La religión dice: «Es evidente que te sientes culpable, sucio y contaminado. Así que lo que necesitas hacer es esto: ¡trabaja para Dios! Da más. Ora más. Sirve más. Haz más».
El evangelio dice: «El problema no es que te sientas culpable. ¡El problema es que eres culpable! ¡Así que lo que necesitas hacer es esto: recibe por fe la obra que Dios ya hizo en Cristo a tu favor!». ¿Sigues paralizado por una conciencia sucia? ¿Acaso esa sensación de mancha moral en tu alma te deja con una sensación de desesperación y desesperanza? Hay solo una solución, solo una cosa que puede limpiarte y hacerte pleno: la sangre de Jesucristo derramada en la cruz por pecadores como tú y yo.
Charles Simeon nació en 1759 y murió en 1836. Recordaba bien su conversión a Cristo. Sucedió mientras leía sobre lo que pasaba el día de la expiación, cuando el sumo sacerdote ponía sus manos sobre el macho cabrío expiatorio, lo que simbolizaba la transferencia de la culpa del pueblo de Israel a la ofrenda del sacrificio. «En ese momento, pensé —dijo Simeón—: “¿Cómo, puedo transferir toda mi culpa a otro? ¿Acaso Dios proveyó una ofrenda por mí, para que pueda poner mis pecados sobre su cabeza?”.
Entonces, si Dios lo permite, ya no los llevaré sobre mi alma ni un momento más. Así, quise poner mis pecados sobre la sagrada cabeza de Jesús».1
Puedes hacer lo mismo hoy y ser limpiado y liberado de una conciencia sucia para siempre.
De eso se trata este libro. Pero no es algo que llega con facilidad. Y no se debe a que haya alguna deficiencia en lo que Dios proveyó para nosotros en Jesucristo. Se debe a que el pecado nos ha programado para el autocastigo. Nuestra respuesta instintiva e inicial al fracaso personal es exigirnos algo que nunca podría quitar la mancha de la culpa. Todas nuestras promesas y buenas intenciones y fórmulas de autoayuda, así como las muchas maneras en que buscamos infligir dolor, ya sea físico o emocional, no le garantizan a nuestra alma lo que tanto necesita. Ni siquiera la multitud de sacrificios que hacemos, junto con toda clase de privación personal y reglas nuevas que nos imponemos pueden expiar nuestros pecados. Sencillamente, para muchos, la gracia es una píldora demasiado grande para tragar.

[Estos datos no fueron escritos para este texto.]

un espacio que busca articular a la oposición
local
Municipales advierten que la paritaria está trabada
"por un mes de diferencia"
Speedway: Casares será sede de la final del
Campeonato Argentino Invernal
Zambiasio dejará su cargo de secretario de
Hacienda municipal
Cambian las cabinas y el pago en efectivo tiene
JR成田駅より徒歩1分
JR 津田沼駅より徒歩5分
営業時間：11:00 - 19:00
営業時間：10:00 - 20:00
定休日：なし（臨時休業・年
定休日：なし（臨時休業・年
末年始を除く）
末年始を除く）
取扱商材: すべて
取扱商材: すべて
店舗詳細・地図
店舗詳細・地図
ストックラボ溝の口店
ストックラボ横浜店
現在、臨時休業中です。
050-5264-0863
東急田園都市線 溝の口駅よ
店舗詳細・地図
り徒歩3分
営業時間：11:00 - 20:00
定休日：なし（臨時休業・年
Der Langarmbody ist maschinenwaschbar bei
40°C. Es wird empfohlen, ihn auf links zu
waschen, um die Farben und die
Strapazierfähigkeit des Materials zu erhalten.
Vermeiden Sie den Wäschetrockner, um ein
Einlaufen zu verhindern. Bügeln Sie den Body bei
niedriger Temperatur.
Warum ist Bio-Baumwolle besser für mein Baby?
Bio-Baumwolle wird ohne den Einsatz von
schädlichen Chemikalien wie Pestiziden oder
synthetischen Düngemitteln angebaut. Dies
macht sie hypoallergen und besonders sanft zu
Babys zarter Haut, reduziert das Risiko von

A través de los años, Dios me ha mostrado a varias jovencitas que buscaban aliviar su conciencia contaminada cortándose. En un caso, mientras estaba en mi oficina en la iglesia, tuve que quitarle a la fuerza la navaja de la mano para que no se cortara las venas. En otra, una alumna mía del Wheaton College tuvo que retirarse de la escuela para buscar ayuda seria y hallar libertad de la compulsión de infligirse daño. Hace poco, me regocijé cuando una preciosa jovencita me entregó una caja de cúters, un símbolo para conmemorar ocho años desde la última vez que se había desfigurado la carne en un intento de arreglar las cosas con Dios. No sugiero que yo haya descubierto la motivación subyacente de todos los que luchan con la tentación de dañarse a sí mismos. Es un problema sumamente complejo. Pero te aseguro que, en muchos casos, está la convicción atroz de que la sangre de Jesús en la cruz no fue suficiente para lavar el alma de la persona y librarla de la presencia contaminante del pecado. La mía también es necesaria. O, para otros, parece ser la única manera de silenciar los gritos silenciosos de una conciencia desesperada que anhela ser liberada y perdonada.
Más allá de cuál sea tu mayor lucha con el pecado, nuestra única esperanza es escuchar atentamente lo que la Biblia dice que Dios hizo con nuestro pecado, y someternos a esta verdad por la fe en Jesucristo.